Geert Mackenroth: Campkrisensprechstunde schließt Lücken in der Betreuung von Flüchtlingen bereits in der Erstaufnahmeeinrichtung

Pressemitteilung 20/2017 vom 24.11.2017

Bei einem Besuch in der psychologischen Campkrisensprechstunde in der Erstaufnahmeeinrichtung (EAE) in Dresden sprach sich der Sächsische Ausländerbeauftragte Geert Mackenroth eindringlich für die weitere Unterstützung des gefährdeten Projektes aus.

"Hier schließen ehrenamtliche Therapeuten eine Lücke in der psychosozialen Betreuung. Schwerwiegende Folgen für die Betroffenen und ihre Umgebung werden gemindert und die Arbeit der Psychosozialen Zentren flankiert,“ so Mackenroth im Anschluss an seinen Besuch. Betroffenen werde von Fachkräften direkt, unkompliziert und ohne Wartezeit geholfen, so sein Eindruck.

Mackenroth sprach sich für eine Förderung und Ausweitung des Projektes aus: „Frühzeitiges Erkennen, Stabilisieren und Vermitteln entlastet die Traumatisierten, hilft Betreuern und vermindert Eigen- und Fremdgefährdung. Wir benötigen in den EAE des gesamten Freistaats stabile Strukturen, um traumatisierte Menschen frühzeitig erkennen und behandeln zu können.“

Die Psychologin Luise Pabel, ehrenamtliche Koordinatorin der Sprechstunde bekräftigt: „Für die EAE-Bewohner ist die Krisensprechstunde enorm wichtig. Ohne fachliche Begutachtung ihres psychischen Zustandes könnten sie kaum an andere Unterstützungsangebote wie die des PSZ Dresden vermittelt werden.“ Laut Pabel gaben mit dem Betreiberwechsel der EAE im August 2017 einige Ehrenamtliche ihr Engagement wegen der unklaren Projektzukunft bereits auf.

Dr. Julia Schellong vom Förderverein Traumanetz Seelische Gesundheit e.V. ergänzt: „Das Projekt füllt eine Lücke und sollte staatliche Unterstützung bekommen. Besonders unverzichtbar wird sein Beitrag, da die Sozialarbeiter als nicht ausgebildete Psychologen solche Aufgaben in der Regel nicht bewältigen können. Dazu gehören Vordiagnose oder die Feststellung von Fremd- und Eigengefährdung.“

Psychologische Campkrisensprechstunde:

In dem Projekt engagieren sich zehn Therapeuten ehrenamtlich. Die niederschwellige Beratung richtet sich an psychisch belastete Bewohner und Mitarbeiter der Erstaufnahmeeinrichtungen für Asylsuchende in Dresden. Die Psychologen, Kunsttherapeuten sowie die Kinder- und Jugendpsychologen engagieren sich bis zu fünf Stunden pro Woche vor Ort. Die Krisenintervention im Sinne der Psychosozialen Notfallversorgung (PSNV) entlastet emotional, stabilisiert und aktiviert Ressourcen. Sie vermittelt Deeskalation und Psychoedukation, verbessert den  einen besseren Umgang mit der aktuellen Lebenssituation in Krisensituationen.

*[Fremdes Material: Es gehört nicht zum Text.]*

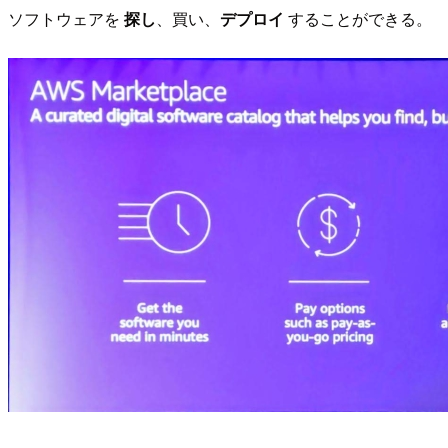
ソフトウェアを
探し
、買い、
デプロイ
することができる。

Bei Bedarf werden die Patienten zur Weiterbehandlung an die psychiatrische Sprechstunde der Flüchtlingsambulanz der KV Dresden, die Traumaambulanz der Uniklinik Dresden und das PSZ Dresden vermittelt. Damit stellt das Projekt eine wichtige Clearingfunktion dar. Die gerade aufgebauten Psychosozialen Zentren in Dresden, Leipzig und Chemnitz können diese Leitfunktion strukturell nicht leisten.

Krisenursachen sind beispielsweise körperliche und verbale Gewalt. Sie führen zu Suizidalität und psychischen Krisen. Nach Studien der Bundespsychotherapeutenkammer sind Geflüchtete fünfmal mehr als die Durchschnittsbevölkerung belastet. Geflüchtete leiden unter Erlebnissen in ihrem Herkunftsland, auf der Flucht oder durch die Situation in den Camps.

Für eine Fortführung des Projektes im Jahr 2018 wurden rund 14.000 € über die Richtlinie Integrative Maßnahmen beantragt. Zusätzlich werden Eigenmittel eingebracht. Bislang erfolgt keine Zusage.

Zum Vergleich: Nach Angaben des Staatsministeriums für Soziales und Verbraucherschutz vom Juli 2017 wurden zusätzliche Mittel zur Stärkung der Vermittlungsmöglichkeiten von Flüchtlingen in psychiatrisch-psychotherapeutische Behandlung von 3,5 auf jährlich 4,3 Millionen Euro (2017/2018) aufgestockt.